We thought first of having our own graduate students, but then we decided that was probably not a good idea, because in order to get recognition for our degrees we would have to get teachers to teach a lot of standing courses, and pretty soon we’d be back in the university. So we decided not to do that. But we had graduate students, lots of them, and we’ve even had undergraduates from time to time, but they’re not ours, they’re other people’s….

What do we work on? Well, mostly it turns out from our founding seminar, 25 years ago, that an interesting set of subjects that might lead to a grand synthesis are those connected with simplicity and complexity, regularity and randomness. Evolution, learning, adaptation. All of these things form a kind of universe of problems that may indeed someday lead to a grand synthesis.

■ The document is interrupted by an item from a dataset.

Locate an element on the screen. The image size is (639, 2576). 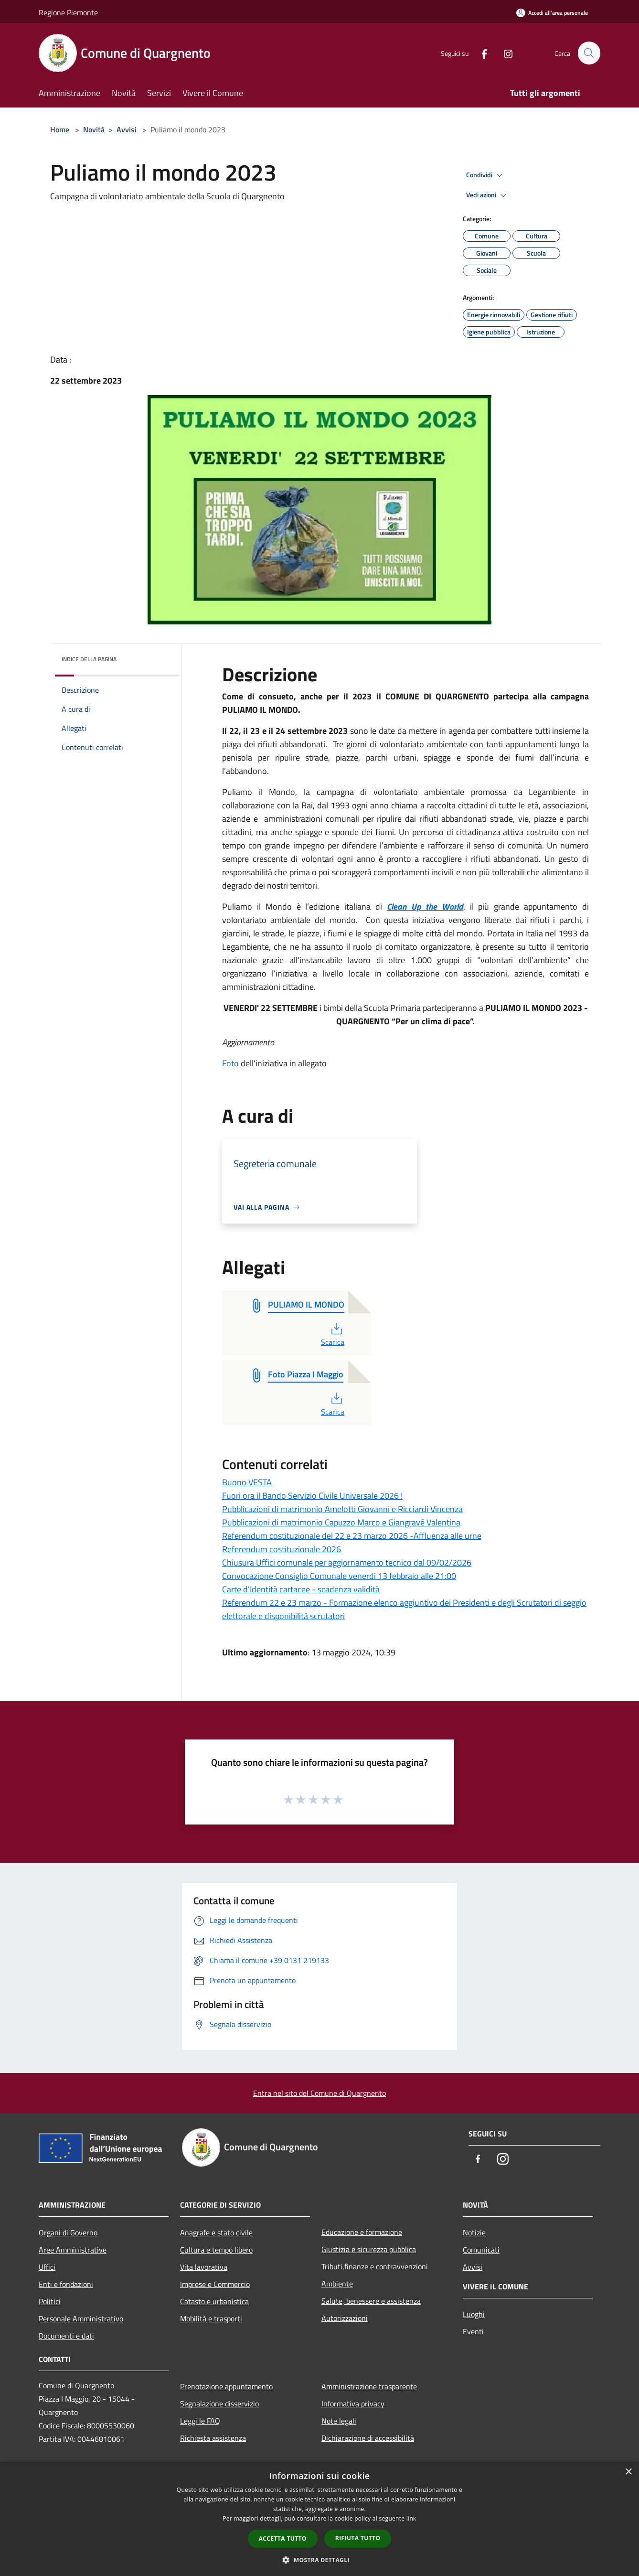
Documenti e dati is located at coordinates (66, 2335).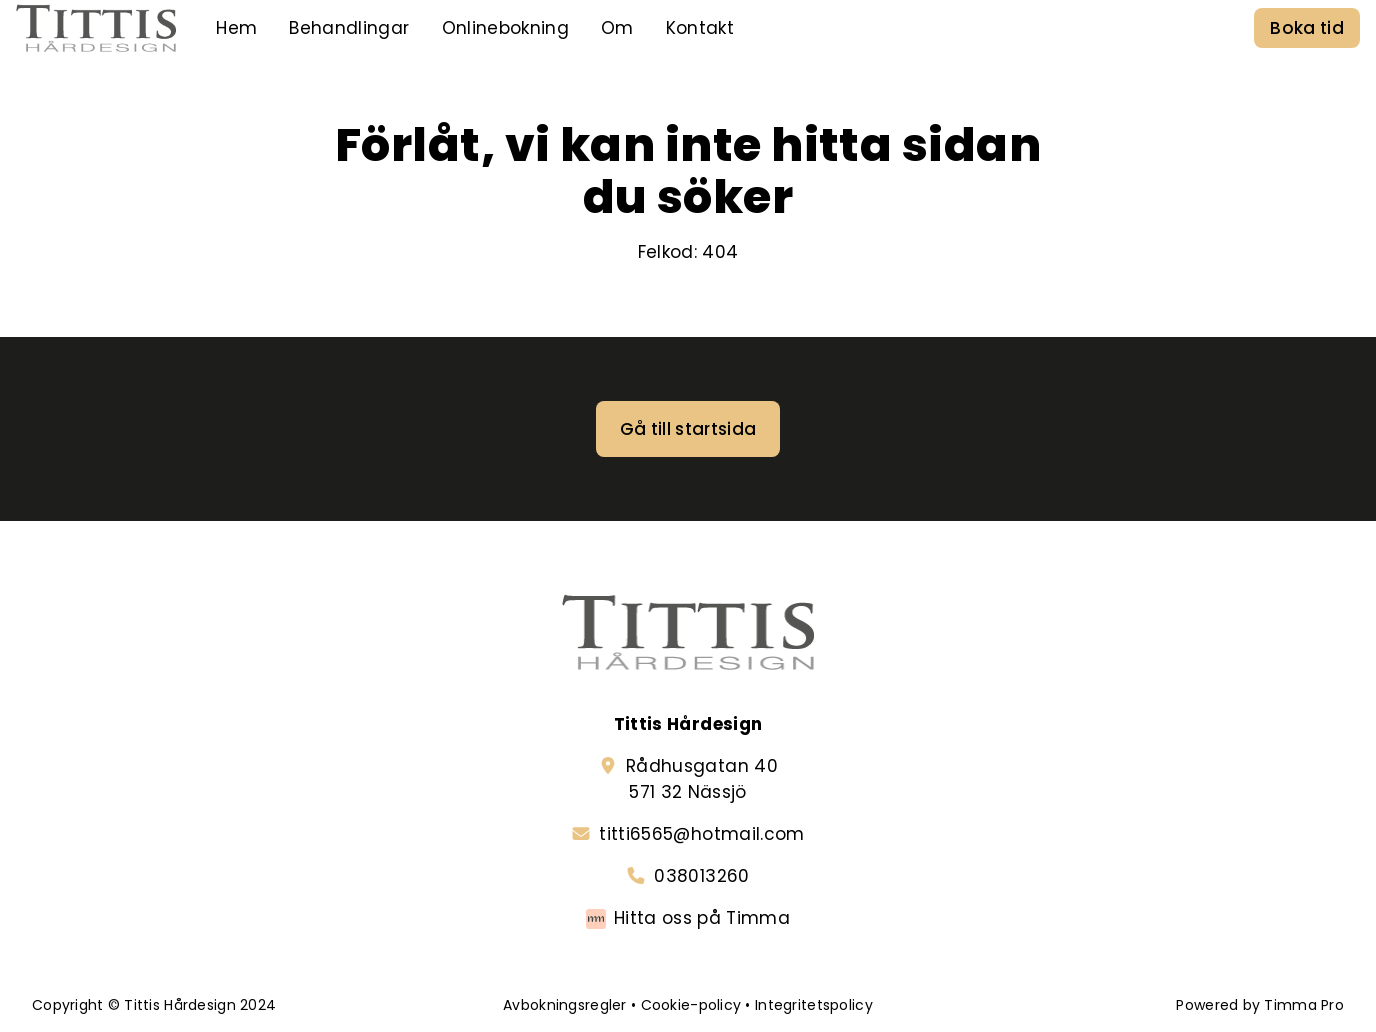 The height and width of the screenshot is (1032, 1376). Describe the element at coordinates (691, 1005) in the screenshot. I see `Cookie-policy` at that location.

The way we operate is to be completely transdisciplinary. Problems are worked on without any regard for what field they originally come from. It doesn’t matter what they started out being. That’s quite different from what happens at most universities, where you have departments and textbooks and professional societies and sections of granting agencies all dividing people up into special compartments. We didn’t have any of that. The research is done by voluntary associations of people. They come together and decide that there’s something interesting that they can all contribute to. One of them, at least, should know something about the subject. But it’s not necessary that they all do. They can contribute their own expertise and their own ways of thinking and their own models. And it seems to work very well. It’s also a delight to be there. It’s so exciting to watch these ideas bubbling up from the bottom, not being imposed from the top….

We have no objection to the existence of all the specialized departments and publications and societies and so on. Specialization in science and even in the humanities is something that’s necessary, desirable and keeps going on, with subspecialization and sub-sub-subspecialization and so forth. And it’s all good. It needs to be supplemented, by other kinds of association. And we have one example at the Santa Fe Institute.